*WHAT NEEDS TO BE DONE*. Hand back the entries exactly as written, minus every picture.

*SOURCE MATERIAL*.
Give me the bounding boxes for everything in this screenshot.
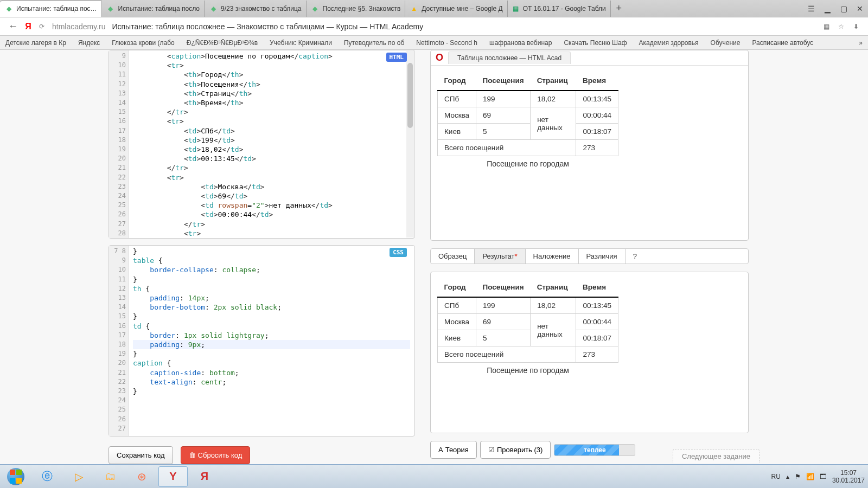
compare-tab[interactable]: Результат*: [475, 249, 525, 264]
html-code[interactable]: <caption>Посещение по городам</caption> …: [129, 50, 414, 238]
taskbar-yandex[interactable]: Я: [190, 466, 219, 487]
browser-tab-strip: ◆Испытание: таблица пос…◆Испытание: табл…: [0, 0, 868, 17]
css-gutter: 7 8 9 10 11 12 13 14 15 16 17 18 19 20 2…: [109, 246, 129, 436]
table-cell: 18,02: [531, 91, 576, 107]
bookmark-item[interactable]: Яндекс: [78, 39, 100, 47]
scrollbar[interactable]: [406, 51, 414, 237]
html-gutter: 9 10 11 12 13 14 15 16 17 18 19 20 21 22…: [109, 50, 129, 238]
menu-icon[interactable]: ☰: [803, 4, 819, 13]
url-domain: htmlacademy.ru: [52, 22, 106, 31]
table-header: Время: [576, 278, 618, 297]
taskbar-yandex-browser[interactable]: Y: [158, 466, 188, 487]
bookmark-item[interactable]: Ð¿Ñ€Ð¾Ð³Ñ€ÐµÐ³Ð¾в: [187, 39, 258, 47]
reload-button[interactable]: ⟳: [36, 23, 48, 30]
table-row: Киев500:18:07: [438, 124, 618, 140]
browser-tab[interactable]: ▦ОТ 16.01.17 - Google Табли: [508, 1, 611, 17]
html-editor[interactable]: HTML 9 10 11 12 13 14 15 16 17 18 19 20 …: [108, 50, 415, 239]
new-tab-button[interactable]: +: [611, 1, 627, 17]
extension-icon[interactable]: ▦: [820, 23, 833, 30]
scroll-thumb[interactable]: [407, 63, 413, 128]
css-badge: CSS: [390, 248, 407, 257]
table-cell: 199: [476, 91, 531, 107]
tray-chevron-icon[interactable]: ▴: [786, 473, 789, 480]
preview-tab[interactable]: Таблица посложнее — HTML Acad: [448, 52, 571, 64]
tray-time: 15:07: [832, 469, 865, 477]
compare-tabs: ОбразецРезультат*НаложениеРазличия?: [430, 248, 749, 264]
tray-lang[interactable]: RU: [771, 473, 781, 480]
yandex-logo-icon[interactable]: Я: [21, 22, 36, 31]
table-row: Москва69нет данных00:00:44: [438, 314, 618, 330]
favicon-icon: ◆: [4, 4, 13, 13]
compare-tab[interactable]: Различия: [579, 249, 626, 264]
url-title: Испытание: таблица посложнее — Знакомств…: [112, 22, 423, 31]
browser-tab[interactable]: ◆Последние §5. Знакомств: [307, 1, 406, 17]
bookmark-item[interactable]: Скачать Песню Шаф: [564, 39, 627, 47]
table-cell: 00:13:45: [576, 91, 618, 107]
download-icon[interactable]: ⬇: [850, 23, 863, 30]
bookmark-item[interactable]: Детские лагеря в Кр: [5, 39, 66, 47]
tray-network-icon[interactable]: 📶: [806, 473, 814, 480]
bookmark-item[interactable]: Глюкоза крови (лабо: [112, 39, 175, 47]
bookmark-item[interactable]: Учебник: Криминали: [270, 39, 332, 47]
favicon-icon: ◆: [106, 4, 115, 13]
tab-label: Последние §5. Знакомств: [323, 5, 401, 12]
bookmark-item[interactable]: Расписание автобус: [752, 39, 813, 47]
table-header: Страниц: [531, 278, 576, 297]
table-cell: Киев: [438, 124, 476, 140]
table-cell: Всего посещений: [438, 346, 576, 363]
table-row: Всего посещений273: [438, 346, 618, 363]
bookmark-item[interactable]: шафранова вебинар: [489, 39, 552, 47]
bookmark-item[interactable]: Путеводитель по об: [344, 39, 404, 47]
address-bar: ← Я ⟳ htmlacademy.ru Испытание: таблица …: [0, 17, 868, 36]
next-task-button[interactable]: Следующее задание: [673, 449, 760, 463]
bookmark-item[interactable]: Обучение: [711, 39, 741, 47]
css-code[interactable]: }table { border-collapse: collapse;}th {…: [129, 246, 414, 436]
browser-tab[interactable]: ◆Испытание: таблица пос…: [0, 1, 102, 17]
table-cell: Москва: [438, 314, 476, 330]
save-code-button[interactable]: Сохранить код: [108, 446, 173, 464]
taskbar-app[interactable]: ⊛: [127, 466, 156, 487]
table-cell: нет данных: [531, 107, 576, 140]
bookmarks-overflow[interactable]: »: [859, 39, 863, 47]
bookmark-item[interactable]: Академия здоровья: [639, 39, 699, 47]
theory-button[interactable]: AТеория: [430, 441, 477, 459]
table-cell: 273: [576, 140, 618, 156]
progress-label: теплее: [554, 445, 635, 455]
taskbar-media[interactable]: ▷: [64, 466, 93, 487]
start-button[interactable]: [1, 466, 30, 487]
tab-label: 9/23 знакомство с таблица: [221, 5, 302, 12]
compare-tab[interactable]: Наложение: [526, 249, 579, 264]
taskbar-ie[interactable]: ⓔ: [33, 466, 62, 487]
compare-tab[interactable]: Образец: [431, 249, 475, 264]
reset-code-button[interactable]: 🗑Сбросить код: [181, 446, 251, 464]
table-header: Время: [576, 71, 618, 91]
favicon-icon: ▦: [512, 4, 520, 13]
tray-clock[interactable]: 15:07 30.01.2017: [832, 469, 865, 484]
table-cell: 00:18:07: [576, 124, 618, 140]
css-editor[interactable]: CSS 7 8 9 10 11 12 13 14 15 16 17 18 19 …: [108, 245, 415, 436]
minimize-icon[interactable]: ▁: [819, 4, 835, 13]
table-row: СПб19918,0200:13:45: [438, 297, 618, 314]
browser-tab[interactable]: ▲Доступные мне – Google Д: [405, 1, 507, 17]
bookmark-item[interactable]: Nettimoto - Second h: [416, 39, 477, 47]
tray-battery-icon[interactable]: 🗔: [820, 473, 826, 480]
theory-label: Теория: [445, 446, 469, 454]
table-header: Город: [438, 71, 476, 91]
back-button[interactable]: ←: [5, 21, 21, 32]
taskbar: ⓔ ▷ 🗂 ⊛ Y Я RU ▴ ⚑ 📶 🗔 15:07 30.01.2017: [0, 464, 868, 488]
bookmarks-bar: Детские лагеря в КрЯндексГлюкоза крови (…: [0, 36, 868, 50]
table-header: Страниц: [531, 71, 576, 91]
tab-label: ОТ 16.01.17 - Google Табли: [523, 5, 606, 12]
maximize-icon[interactable]: ▢: [835, 4, 852, 13]
browser-tab[interactable]: ◆Испытание: таблица посло: [102, 1, 205, 17]
star-icon[interactable]: ☆: [835, 23, 848, 30]
close-icon[interactable]: ✕: [852, 4, 868, 13]
favicon-icon: ◆: [209, 4, 218, 13]
taskbar-explorer[interactable]: 🗂: [95, 466, 125, 487]
browser-tab[interactable]: ◆9/23 знакомство с таблица: [205, 1, 307, 17]
url-field[interactable]: htmlacademy.ru Испытание: таблица послож…: [48, 20, 820, 33]
check-button[interactable]: ☑Проверить (3): [480, 441, 551, 459]
tray-flag-icon[interactable]: ⚑: [795, 473, 801, 480]
compare-tab[interactable]: ?: [626, 249, 644, 264]
favicon-icon: ◆: [311, 4, 320, 13]
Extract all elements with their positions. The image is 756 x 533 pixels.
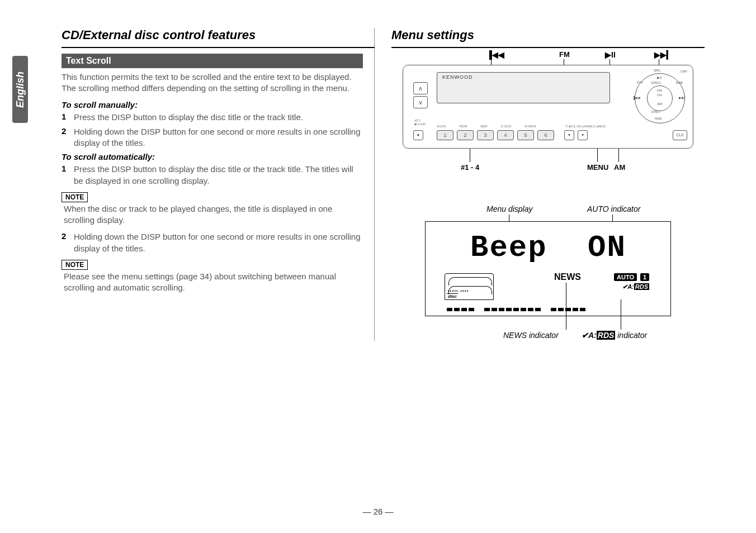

*ANSWER FOR THE TASK*.
Give me the bounding boxes for everything in this screenshot.
compare-tab[interactable]: Результат*: [475, 249, 525, 264]
html-code[interactable]: <caption>Посещение по городам</caption> …: [129, 50, 414, 238]
taskbar-yandex[interactable]: Я: [190, 466, 219, 487]
browser-tab-strip: ◆Испытание: таблица пос…◆Испытание: табл…: [0, 0, 868, 17]
css-gutter: 7 8 9 10 11 12 13 14 15 16 17 18 19 20 2…: [109, 246, 129, 436]
table-cell: 18,02: [531, 91, 576, 107]
bookmark-item[interactable]: Яндекс: [78, 39, 100, 47]
scrollbar[interactable]: [406, 51, 414, 237]
html-gutter: 9 10 11 12 13 14 15 16 17 18 19 20 21 22…: [109, 50, 129, 238]
menu-icon[interactable]: ☰: [803, 4, 819, 13]
url-domain: htmlacademy.ru: [52, 22, 106, 31]
table-header: Время: [576, 278, 618, 297]
taskbar-yandex-browser[interactable]: Y: [158, 466, 188, 487]
bookmark-item[interactable]: Ð¿Ñ€Ð¾Ð³Ñ€ÐµÐ³Ð¾в: [187, 39, 258, 47]
reload-button[interactable]: ⟳: [36, 23, 48, 30]
table-row: Киев500:18:07: [438, 124, 618, 140]
browser-tab[interactable]: ▦ОТ 16.01.17 - Google Табли: [508, 1, 611, 17]
html-editor[interactable]: HTML 9 10 11 12 13 14 15 16 17 18 19 20 …: [108, 50, 415, 239]
new-tab-button[interactable]: +: [611, 1, 627, 17]
extension-icon[interactable]: ▦: [820, 23, 833, 30]
scroll-thumb[interactable]: [407, 63, 413, 128]
css-badge: CSS: [390, 248, 407, 257]
table-cell: 199: [476, 91, 531, 107]
tray-chevron-icon[interactable]: ▴: [786, 473, 789, 480]
preview-tab[interactable]: Таблица посложнее — HTML Acad: [448, 52, 571, 64]
tray-time: 15:07: [832, 469, 865, 477]
compare-tabs: ОбразецРезультат*НаложениеРазличия?: [430, 248, 749, 264]
tray-lang[interactable]: RU: [771, 473, 781, 480]
yandex-logo-icon[interactable]: Я: [21, 22, 36, 31]
table-row: Москва69нет данных00:00:44: [438, 314, 618, 330]
favicon-icon: ◆: [4, 4, 13, 13]
compare-tab[interactable]: Различия: [579, 249, 626, 264]
url-title: Испытание: таблица посложнее — Знакомств…: [112, 22, 423, 31]
browser-tab[interactable]: ◆Последние §5. Знакомств: [307, 1, 406, 17]
bookmark-item[interactable]: Скачать Песню Шаф: [564, 39, 627, 47]
table-cell: 00:13:45: [576, 91, 618, 107]
download-icon[interactable]: ⬇: [850, 23, 863, 30]
bookmark-item[interactable]: Детские лагеря в Кр: [5, 39, 66, 47]
tray-network-icon[interactable]: 📶: [806, 473, 814, 480]
bookmark-item[interactable]: Глюкоза крови (лабо: [112, 39, 175, 47]
bookmark-item[interactable]: Учебник: Криминали: [270, 39, 332, 47]
favicon-icon: ◆: [106, 4, 115, 13]
tab-label: Последние §5. Знакомств: [323, 5, 401, 12]
bookmark-item[interactable]: Расписание автобус: [752, 39, 813, 47]
table-header: Страниц: [531, 278, 576, 297]
table-cell: Киев: [438, 124, 476, 140]
table-cell: Всего посещений: [438, 346, 576, 363]
table-row: Всего посещений273: [438, 346, 618, 363]
bookmark-item[interactable]: шафранова вебинар: [489, 39, 552, 47]
bookmark-item[interactable]: Путеводитель по об: [344, 39, 404, 47]
address-bar: ← Я ⟳ htmlacademy.ru Испытание: таблица …: [0, 17, 868, 36]
next-task-button[interactable]: Следующее задание: [673, 449, 760, 463]
bookmark-item[interactable]: Обучение: [711, 39, 741, 47]
css-code[interactable]: }table { border-collapse: collapse;}th {…: [129, 246, 414, 436]
browser-tab[interactable]: ◆Испытание: таблица пос…: [0, 1, 102, 17]
table-cell: Москва: [438, 314, 476, 330]
save-code-button[interactable]: Сохранить код: [108, 446, 173, 464]
taskbar-app[interactable]: ⊛: [127, 466, 156, 487]
table-cell: нет данных: [531, 107, 576, 140]
bookmarks-overflow[interactable]: »: [859, 39, 863, 47]
bookmark-item[interactable]: Академия здоровья: [639, 39, 699, 47]
theory-button[interactable]: AТеория: [430, 441, 477, 459]
table-cell: 273: [576, 140, 618, 156]
progress-label: теплее: [554, 445, 635, 455]
taskbar-media[interactable]: ▷: [64, 466, 93, 487]
start-button[interactable]: [1, 466, 30, 487]
tab-label: 9/23 знакомство с таблица: [221, 5, 302, 12]
compare-tab[interactable]: Наложение: [526, 249, 579, 264]
taskbar-ie[interactable]: ⓔ: [33, 466, 62, 487]
compare-tab[interactable]: Образец: [431, 249, 475, 264]
reset-code-button[interactable]: 🗑Сбросить код: [181, 446, 251, 464]
table-header: Время: [576, 71, 618, 91]
favicon-icon: ▦: [512, 4, 520, 13]
tray-clock[interactable]: 15:07 30.01.2017: [832, 469, 865, 484]
table-cell: 00:18:07: [576, 124, 618, 140]
css-editor[interactable]: CSS 7 8 9 10 11 12 13 14 15 16 17 18 19 …: [108, 245, 415, 436]
minimize-icon[interactable]: ▁: [819, 4, 835, 13]
table-row: СПб19918,0200:13:45: [438, 297, 618, 314]
browser-tab[interactable]: ▲Доступные мне – Google Д: [405, 1, 507, 17]
bookmark-item[interactable]: Nettimoto - Second h: [416, 39, 477, 47]
tray-battery-icon[interactable]: 🗔: [820, 473, 826, 480]
theory-label: Теория: [445, 446, 469, 454]
table-header: Город: [438, 71, 476, 91]
back-button[interactable]: ←: [5, 21, 21, 32]
taskbar: ⓔ ▷ 🗂 ⊛ Y Я RU ▴ ⚑ 📶 🗔 15:07 30.01.2017: [0, 464, 868, 488]
bookmarks-bar: Детские лагеря в КрЯндексГлюкоза крови (…: [0, 36, 868, 50]
table-header: Страниц: [531, 71, 576, 91]
tab-label: ОТ 16.01.17 - Google Табли: [523, 5, 606, 12]
maximize-icon[interactable]: ▢: [835, 4, 852, 13]
browser-tab[interactable]: ◆Испытание: таблица посло: [102, 1, 205, 17]
star-icon[interactable]: ☆: [835, 23, 848, 30]
close-icon[interactable]: ✕: [852, 4, 868, 13]
favicon-icon: ◆: [209, 4, 218, 13]
taskbar-explorer[interactable]: 🗂: [95, 466, 125, 487]
browser-tab[interactable]: ◆9/23 знакомство с таблица: [205, 1, 307, 17]
url-field[interactable]: htmlacademy.ru Испытание: таблица послож…: [48, 20, 820, 33]
check-button[interactable]: ☑Проверить (3): [480, 441, 551, 459]
tray-flag-icon[interactable]: ⚑: [795, 473, 801, 480]
compare-tab[interactable]: ?: [626, 249, 644, 264]
favicon-icon: ◆: [311, 4, 320, 13]
Extract all elements with their positions. The image is 756 x 533 pixels.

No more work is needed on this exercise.